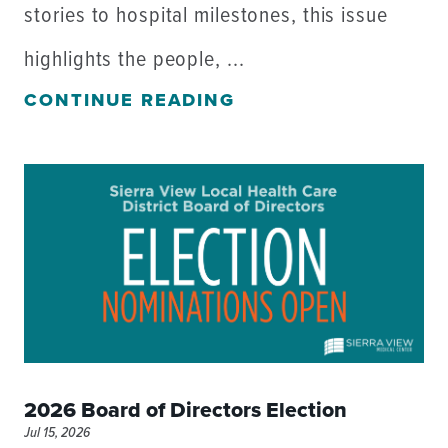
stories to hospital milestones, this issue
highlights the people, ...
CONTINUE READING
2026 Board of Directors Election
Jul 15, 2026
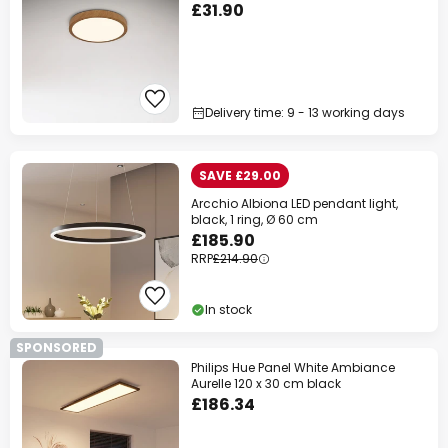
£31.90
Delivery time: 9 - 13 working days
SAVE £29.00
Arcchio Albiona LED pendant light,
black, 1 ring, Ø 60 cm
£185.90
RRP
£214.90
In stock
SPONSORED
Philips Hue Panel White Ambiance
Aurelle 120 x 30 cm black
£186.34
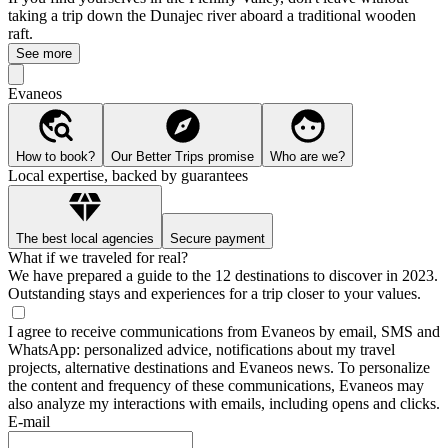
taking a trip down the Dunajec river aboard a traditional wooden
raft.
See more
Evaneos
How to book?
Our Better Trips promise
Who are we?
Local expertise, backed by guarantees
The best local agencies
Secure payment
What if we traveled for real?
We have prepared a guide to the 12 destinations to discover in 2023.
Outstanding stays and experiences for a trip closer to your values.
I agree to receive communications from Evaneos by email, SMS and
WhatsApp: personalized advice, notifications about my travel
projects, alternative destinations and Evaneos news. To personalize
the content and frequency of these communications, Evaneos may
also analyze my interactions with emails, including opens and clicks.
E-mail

————

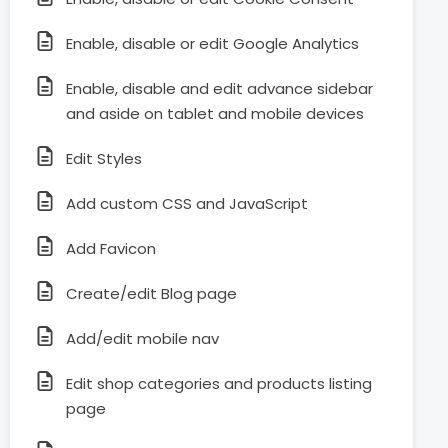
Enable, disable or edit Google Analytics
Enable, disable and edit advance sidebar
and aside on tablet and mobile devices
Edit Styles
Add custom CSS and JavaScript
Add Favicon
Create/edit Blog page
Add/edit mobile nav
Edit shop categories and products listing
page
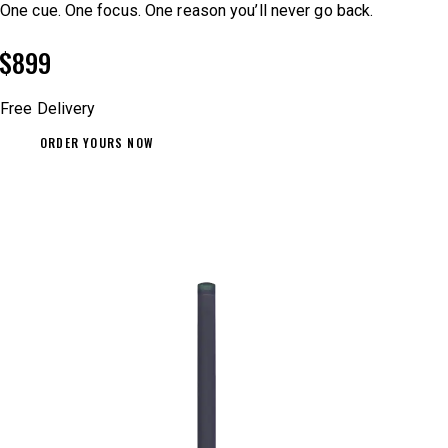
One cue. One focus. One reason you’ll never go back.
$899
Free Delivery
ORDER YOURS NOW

————

Exercise aim — Search the material above for "communications". Copy each line that has it.

Answer area —
I agree to receive communications from Evaneos by email, SMS and
the content and frequency of these communications, Evaneos may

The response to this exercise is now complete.